The acting here is very well done. The John and Robert Kennedy imitations are great. Kevin Costner does a decent job. He is best when doing a subtle little scene like talking to his wife or a pilot about not getting shot down. However, I would like to know what was he thinking with that exaggerated accent?
I viewed this movie as a history lesson. Witnessing private presidential conversations, watching politics in action. Harrison Ford's President had it tough in Air Force One defending his family, but Kennedy here is defending a nation. This movie practically falls over itself patting Robert and John Kennedy on the back. Sure they made some big decisions and I don't want to take anything away from them, but this movie could have done without scenes where characters tell each other just how smart they are. Can't the audience judge that for themselves?
Steven Culp, Kevin Costner and Bruce Greenwood in Thirteen Days.
As both my brothers already wrote, Thirteen Days takes a chapter from a history textbook and turns it into riveting drama. It's a story where knowing the outcome doesn't diminish its power to engage the audience. Especially since we are given a peak inside the Kennedy White House, where all the decisions were made during that fateful month and year.
Bobby Kennedy's book about the Cuban Missile Crisis was called Thirteen Days. Despite borrowing the title, this movie was actually based on a different book called The Kennedy Tapes: Inside the White House During the Cuban Missile Crisis by Ernest May and Philip Zelikow. A 1974 television movie called The Missiles of October had already dealt with the subject and had been based on the Kennedy book. Thirteen Days had access to some newly declassified information but it also took greater dramatic license.
According to former Secretary of Defense Robert McNamara, the role Kenny O'Donnell (Costner) played in the decision making process was greatly exaggerated. Here's what he said. “For God's sakes, Kenny O'Donnell didn't have any role whatsoever in the missile crisis; he was a political appointment secretary to the President; that's absurd.” He further elaborated, “It was not Kenny O'Donnell who pulled us all together—it was Ted Sorensen.”
Be that as it may, this movie is still well-crafted with a good cast. I agree with Scott about the dialogue Costner recites at the kitchen table. It's needlessly melodramatic. Other lines work quite nicely however, like when the Soviet ships turn back and Secretary of State Dean Rusk says. “We were eyeball to eyeball and I think the other fella just blinked.”

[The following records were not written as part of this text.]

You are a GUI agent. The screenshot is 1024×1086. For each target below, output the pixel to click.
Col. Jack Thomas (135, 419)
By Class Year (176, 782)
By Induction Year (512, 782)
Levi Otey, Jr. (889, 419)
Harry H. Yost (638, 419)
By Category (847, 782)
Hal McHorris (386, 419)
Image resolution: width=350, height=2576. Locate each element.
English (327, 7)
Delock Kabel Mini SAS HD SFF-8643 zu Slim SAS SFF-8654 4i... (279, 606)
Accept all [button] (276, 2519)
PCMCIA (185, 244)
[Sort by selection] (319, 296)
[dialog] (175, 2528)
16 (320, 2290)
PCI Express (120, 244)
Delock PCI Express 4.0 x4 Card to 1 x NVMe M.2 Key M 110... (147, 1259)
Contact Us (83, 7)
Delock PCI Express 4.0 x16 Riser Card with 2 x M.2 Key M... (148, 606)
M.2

Eric, I agree wholeheartedly that Costner's accent is horrible. It's so bad in fact that in Boston “A Kevin Costner Accent” has become slang for anyone doing a bad Bean Town accent. Otherwise his performance is quite good. He is a competent actor with an extremely likable persona. He must be fascinated with President Kennedy in real life as this is the second time he has appeared in a movie about him. He was in Oliver Stone's JFK back in 1991.
Thirteen Days is informative and entertaining. It may have changed the players around a bit but the basic facts of those perilous two weeks in world history are accurately and excitingly brought to life.